## [RECORD SET]
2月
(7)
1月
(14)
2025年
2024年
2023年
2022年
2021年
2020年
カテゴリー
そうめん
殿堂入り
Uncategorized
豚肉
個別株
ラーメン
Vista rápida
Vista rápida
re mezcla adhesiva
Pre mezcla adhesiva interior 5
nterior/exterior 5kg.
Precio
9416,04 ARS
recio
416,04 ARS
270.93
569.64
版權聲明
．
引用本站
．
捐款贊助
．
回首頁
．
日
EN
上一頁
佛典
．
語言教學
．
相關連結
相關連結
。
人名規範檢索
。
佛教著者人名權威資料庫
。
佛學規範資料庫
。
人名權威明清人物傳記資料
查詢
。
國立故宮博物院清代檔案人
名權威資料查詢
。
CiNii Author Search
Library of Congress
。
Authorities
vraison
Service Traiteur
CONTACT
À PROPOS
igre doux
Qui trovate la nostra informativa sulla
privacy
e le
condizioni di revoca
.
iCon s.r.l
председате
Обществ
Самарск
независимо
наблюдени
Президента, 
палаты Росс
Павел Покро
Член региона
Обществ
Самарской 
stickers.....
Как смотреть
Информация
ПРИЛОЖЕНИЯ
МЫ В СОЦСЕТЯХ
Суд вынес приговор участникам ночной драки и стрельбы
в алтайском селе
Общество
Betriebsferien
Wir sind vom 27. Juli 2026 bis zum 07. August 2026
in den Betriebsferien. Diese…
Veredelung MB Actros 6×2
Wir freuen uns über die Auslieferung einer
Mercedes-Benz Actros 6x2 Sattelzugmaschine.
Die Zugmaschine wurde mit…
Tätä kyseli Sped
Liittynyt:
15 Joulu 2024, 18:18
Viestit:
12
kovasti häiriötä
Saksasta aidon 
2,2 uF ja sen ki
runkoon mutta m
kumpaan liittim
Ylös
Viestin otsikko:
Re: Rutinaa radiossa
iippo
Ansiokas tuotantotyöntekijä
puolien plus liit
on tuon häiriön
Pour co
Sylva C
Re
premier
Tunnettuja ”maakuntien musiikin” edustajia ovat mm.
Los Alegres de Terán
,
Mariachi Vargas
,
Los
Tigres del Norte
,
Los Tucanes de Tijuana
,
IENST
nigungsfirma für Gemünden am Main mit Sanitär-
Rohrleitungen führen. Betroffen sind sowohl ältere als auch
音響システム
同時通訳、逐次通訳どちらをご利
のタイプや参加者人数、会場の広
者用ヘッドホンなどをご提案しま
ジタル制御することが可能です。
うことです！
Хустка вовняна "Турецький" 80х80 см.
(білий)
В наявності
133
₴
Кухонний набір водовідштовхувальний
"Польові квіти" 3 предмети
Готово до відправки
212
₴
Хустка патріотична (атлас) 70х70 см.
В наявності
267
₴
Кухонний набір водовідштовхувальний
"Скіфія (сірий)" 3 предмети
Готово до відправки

## [EXERCISE REQUIREMENTS]
Beginning with the first line above, transcribe all of the data exactly.

## [SOLUTION FOR THIS PROBLEM]
2月
(7)
1月
(14)
2025年
2024年
2023年
2022年
2021年
2020年
カテゴリー
そうめん
殿堂入り
Uncategorized
豚肉
個別株
ラーメン
Vista rápida
Vista rápida
re mezcla adhesiva
Pre mezcla adhesiva interior 5
nterior/exterior 5kg.
Precio
9416,04 ARS
recio
416,04 ARS
270.93
569.64
版權聲明
．
引用本站
．
捐款贊助
．
回首頁
．
日
EN
上一頁
佛典
．
語言教學
．
相關連結
相關連結
。
人名規範檢索
。
佛教著者人名權威資料庫
。
佛學規範資料庫
。
人名權威明清人物傳記資料
查詢
。
國立故宮博物院清代檔案人
名權威資料查詢
。
CiNii Author Search
Library of Congress
。
Authorities
vraison
Service Traiteur
CONTACT
À PROPOS
igre doux
Qui trovate la nostra informativa sulla
privacy
e le
condizioni di revoca
.
iCon s.r.l
председате
Обществ
Самарск
независимо
наблюдени
Президента, 
палаты Росс
Павел Покро
Член региона
Обществ
Самарской 
stickers.....
Как смотреть
Информация
ПРИЛОЖЕНИЯ
МЫ В СОЦСЕТЯХ
Суд вынес приговор участникам ночной драки и стрельбы
в алтайском селе
Общество
Betriebsferien
Wir sind vom 27. Juli 2026 bis zum 07. August 2026
in den Betriebsferien. Diese…
Veredelung MB Actros 6×2
Wir freuen uns über die Auslieferung einer
Mercedes-Benz Actros 6x2 Sattelzugmaschine.
Die Zugmaschine wurde mit…
Tätä kyseli Sped
Liittynyt:
15 Joulu 2024, 18:18
Viestit:
12
kovasti häiriötä
Saksasta aidon 
2,2 uF ja sen ki
runkoon mutta m
kumpaan liittim
Ylös
Viestin otsikko:
Re: Rutinaa radiossa
iippo
Ansiokas tuotantotyöntekijä
puolien plus liit
on tuon häiriön
Pour co
Sylva C
Re
premier
Tunnettuja ”maakuntien musiikin” edustajia ovat mm.
Los Alegres de Terán
,
Mariachi Vargas
,
Los
Tigres del Norte
,
Los Tucanes de Tijuana
,
IENST
nigungsfirma für Gemünden am Main mit Sanitär-
Rohrleitungen führen. Betroffen sind sowohl ältere als auch
音響システム
同時通訳、逐次通訳どちらをご利
のタイプや参加者人数、会場の広
者用ヘッドホンなどをご提案しま
ジタル制御することが可能です。
うことです！
Хустка вовняна "Турецький" 80х80 см.
(білий)
В наявності
133
₴
Кухонний набір водовідштовхувальний
"Польові квіти" 3 предмети
Готово до відправки
212
₴
Хустка патріотична (атлас) 70х70 см.
В наявності
267
₴
Кухонний набір водовідштовхувальний
"Скіфія (сірий)" 3 предмети
Готово до відправки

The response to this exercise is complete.